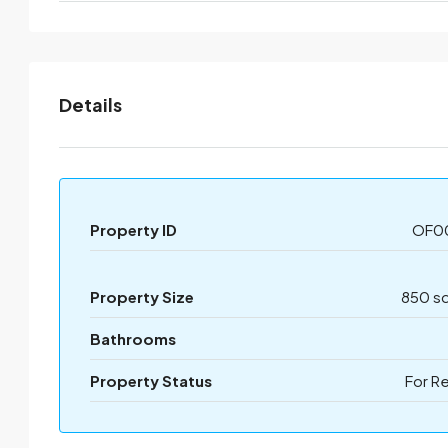
Details
Property ID
OF0
Property Size
850 sq
Bathrooms
Property Status
For R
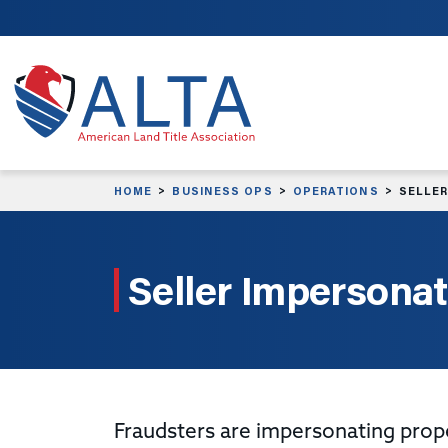
Skip to main content
HOME
BUSINESS OPS
OPERATIONS
SELLER
Seller Impersonat
Fraudsters are impersonating prop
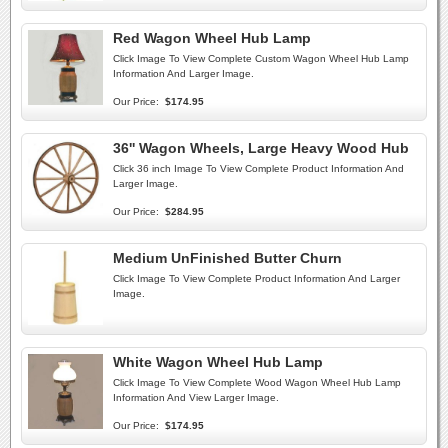
Red Wagon Wheel Hub Lamp
Click Image To View Complete Custom Wagon Wheel Hub Lamp
Information And Larger Image.
Our Price:
$174.95
36'' Wagon Wheels, Large Heavy Wood Hub
Click 36 inch Image To View Complete Product Information And
Larger Image.
Our Price:
$284.95
Medium UnFinished Butter Churn
Click Image To View Complete Product Information And Larger
Image.
White Wagon Wheel Hub Lamp
Click Image To View Complete Wood Wagon Wheel Hub Lamp
Information And View Larger Image.
Our Price:
$174.95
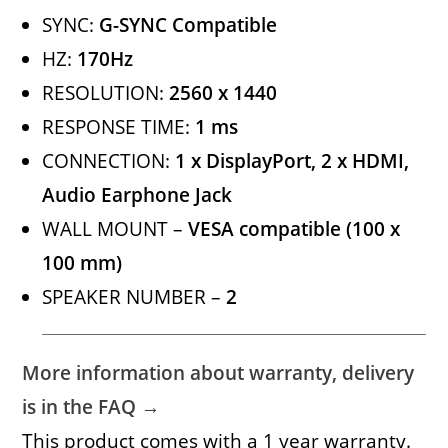
SYNC:
G-SYNC Compatible
HZ:
170Hz
RESOLUTION:
2560 x 1440
RESPONSE TIME:
1 ms
CONNECTION:
1 x DisplayPort, 2 x HDMI,
Audio Earphone Jack
WALL MOUNT –
VESA compatible (100 x
100 mm)
SPEAKER NUMBER –
2
More information about warranty, delivery
is in the FAQ →
This product comes with a 1 year warranty.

──────────────────────────────

Text only, please: give the listing again word for word with no images.

▶ [YOUR SOLUTION]
Details
Property ID
OF0
Property Size
850 sq
Bathrooms
Property Status
For R
Skip to main content
HOME
BUSINESS OPS
OPERATIONS
SELLER
Seller Impersonat
Fraudsters are impersonating prop
Red Wagon Wheel Hub Lamp
Click Image To View Complete Custom Wagon Wheel Hub Lamp
Information And Larger Image.
Our Price:
$174.95
36'' Wagon Wheels, Large Heavy Wood Hub
Click 36 inch Image To View Complete Product Information And
Larger Image.
Our Price:
$284.95
Medium UnFinished Butter Churn
Click Image To View Complete Product Information And Larger
Image.
White Wagon Wheel Hub Lamp
Click Image To View Complete Wood Wagon Wheel Hub Lamp
Information And View Larger Image.
Our Price:
$174.95
SYNC:
G-SYNC Compatible
HZ:
170Hz
RESOLUTION:
2560 x 1440
RESPONSE TIME:
1 ms
CONNECTION:
1 x DisplayPort, 2 x HDMI,
Audio Earphone Jack
WALL MOUNT –
VESA compatible (100 x
100 mm)
SPEAKER NUMBER –
2
More information about warranty, delivery
is in the FAQ →
This product comes with a 1 year warranty.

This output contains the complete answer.